On Tuesday, a member of the Mexican Senate introduced another initiative to regulate the adult consumption of cannabis, a move that comes just weeks ahead of a deadline to establish regulations mirroring recent Supreme Court rulings that have deemed the prohibition of cannabis to be unconstitutional.
Pointing to parts of the United States, Canada, and Uruguay as examples of jurisdictions that have approached the topic “with seriousness and responsibility,” Senator Julio Menchaca Salazar introduced his initiative saying that it is meant to complement the other nine that are already being contemplated by the Senate’s Justice Commission.

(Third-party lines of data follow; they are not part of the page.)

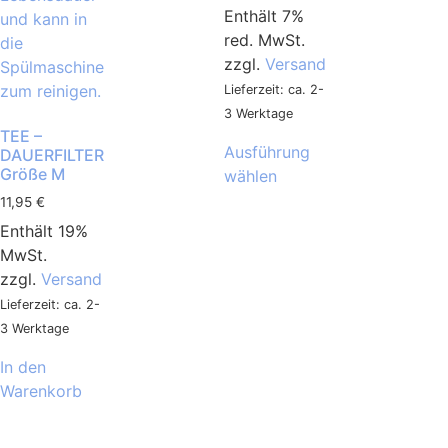
Enthält 7%
red. MwSt.
zzgl.
Versand
Lieferzeit: ca. 2-
3 Werktage
TEE –
Ausführung
DAUERFILTER
Größe M
wählen
11,95
€
Enthält 19%
MwSt.
zzgl.
Versand
Lieferzeit: ca. 2-
3 Werktage
In den
Warenkorb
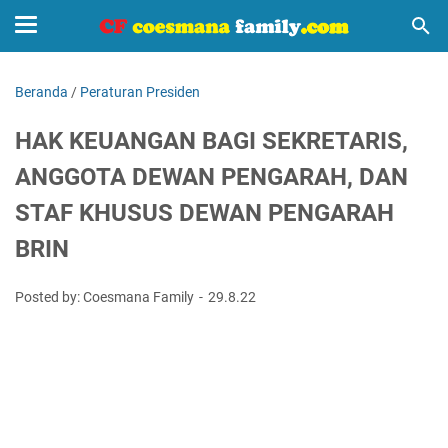
Beranda
/
Peraturan Presiden
HAK KEUANGAN BAGI SEKRETARIS,
ANGGOTA DEWAN PENGARAH, DAN
STAF KHUSUS DEWAN PENGARAH
BRIN
Posted by: Coesmana Family
29.8.22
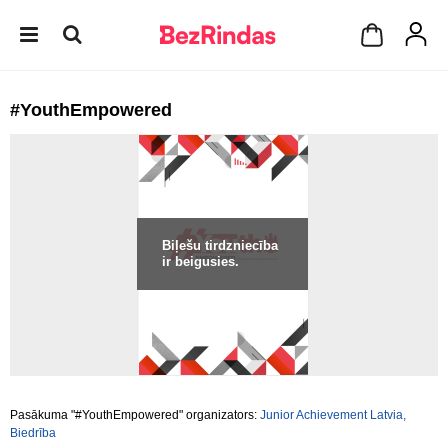
#YouthEmpowered
Biļešu tirdzniecība
ir beigusies.
Pasākuma "#YouthEmpowered" organizators:
Junior Achievement Latvia,
Biedrība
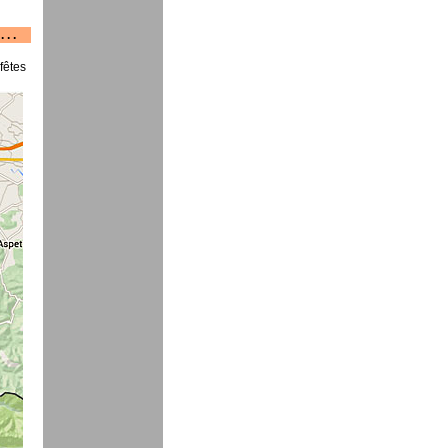
. . .
u
fêtes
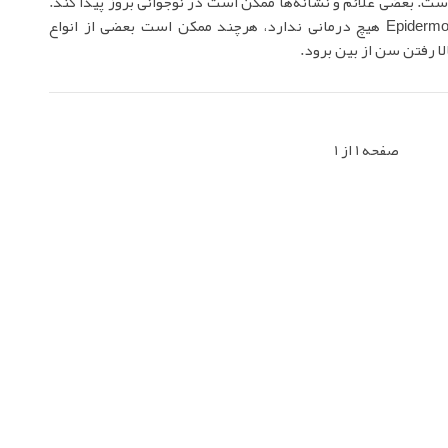
است. بعضی علائم و نشانه‌ها ممکن است در نوجوانی بروز پیدا کند.
Epidermolysis bullole هیچ درمانی ندارد، هرچند ممکن است بعضی از انواع
لا رفتن سن از بین برود.
صفحه 1 از 1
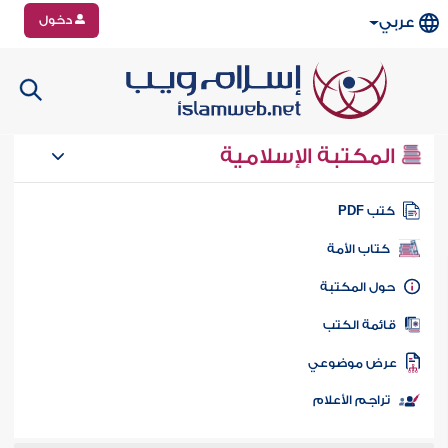
دخول
عربي
المكتبة الإسلامية
تب PDF
كتاب الأمة
ول المكتبة
ائمة الكتب
رض موضوعي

(Read Cannabis Wire’s comprehensive coverage of Mexico’s path to legalization.)
Menchaca Salazar, a member of the National Regeneration Movement (MORENA) party (which has a majority in both houses of Congress), also shared that the Justice Commission has teamed up with other legislative groups, including the Health and Public Security Commissions, to craft a policy that will regulate every aspect of cannabis use, including medical products and textiles.
In addition to the crime and violence that prohibition has brought about in the country, Menchaca Salazar continued, prohibition has also led to a loss of tax revenue. “What’s very clear,” Salazar added, “is that the prohibition of any product, particularly that of a narcotic, is a social risk.”
The Commission, he said, will continue working on those regulations next week with a series of conversations among experts, which will be open to the public, just like the roundtable discussions hosted by the Senate last month. According to the Senator, more than 500 people participated.
The lawmakers, Menchaca Salazar concluded, expect to present a comprehensive, final product to their colleagues before the end of the month.